Enthalpy chnages

In theory, it wouldn't.

In practice I'd guess you'd get a more exothermic value as the water would heat up less (assuming the same heat transfer, i.e. heating time) and therefore there'd be less heat loss.

Then again, if you chose to heat up both water volumes by the same temperature change would lead to a less exothermic value with the larger volume of water because it would take longer to heat up and there would be more time for heat to he lost.

w00t

There are couple of ways to determine the ΔH of a reaction. Q = MCΔT would be the suitable method to determine the ΔH for this example. Remember that Q is the measure of energy transferred in Joules. And this can be converted to ΔH by converting Q (J) into kJ/mol by taking into account the number of mol of hexane that was responsible for the energy transferred.

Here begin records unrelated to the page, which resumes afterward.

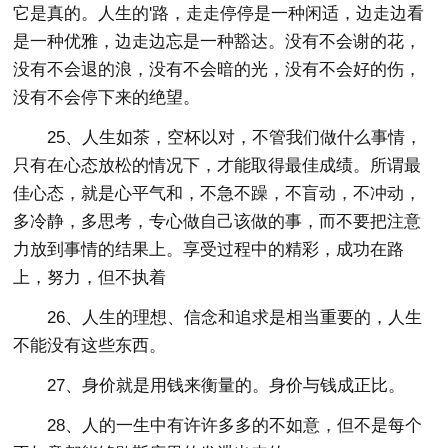
它是真的。人生的'路，走走停停是一种闲适，边走边看
是一种优雅，边走边忘是一种豁达。没有不会谢的花，
没有不会退的浪，没有不会暗的光，没有不会好的伤，
没有不会停下来的绝望。
25、人生如茶，空杯以对，不管我们做什么事情，
只有在心态放松的情况下，才能取得最佳成绩。所谓最
佳心态，就是心平气和，不急不躁，不盲动，不冲动，
多冷静，多思考，专心做自己该做的事，而不要把注意
力放到事情的结果上。享受过程中的精彩，成功在路
上，努力，但不执着
26、人生的理想、信念和追求是相当重要的，人生
不能没有这些东西。
27、身价就是用钱来衡量的。身价与钱成正比。
28、人的一生中有许许多多的不如意，但不是每个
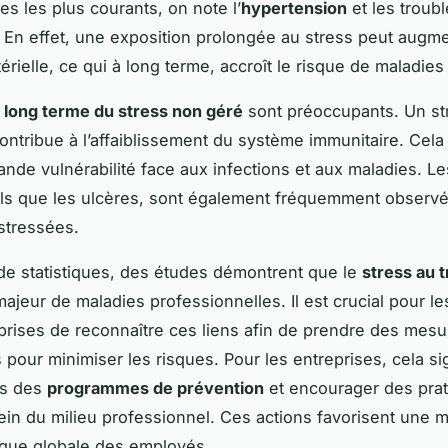
es les plus courants, on note l’
hypertension
et les troub
 En effet, une exposition prolongée au stress peut augme
érielle, ce qui à long terme, accroît le risque de maladie
à long terme du stress non géré
sont préoccupants. Un st
contribue à l’affaiblissement du système immunitaire. Cela
ande vulnérabilité face aux infections et aux maladies. Le
tels que les ulcères, sont également fréquemment observ
stressées.
de statistiques, des études démontrent que le
stress au t
ajeur de maladies professionnelles. Il est crucial pour le
eprises de reconnaître ces liens afin de prendre des mes
 pour minimiser les risques. Pour les entreprises, cela sig
ns des
programmes de prévention
et encourager des pra
ein du milieu professionnel. Ces actions favorisent une m
ique globale des employés.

As Q takes into account M, the mass of water, an increase in the volume or mass of water will result in an increase in Q and thus resulting in a bigger ΔH value. In this example, a greater exothermic value will result.

but why? i don't understand if you use Q = MCΔT then the only thing that increases is the mass of water so surely the

nvm i understand now

It's good that now you understand.

Just to clear your doubts, the increase in the mass of water would result in an increase in Q so ultimately the ΔH value.

Good luck with your studies.

Just to clear your doubts, the increase in the mass of water would result in an increase in Q so ultimately the ΔH value.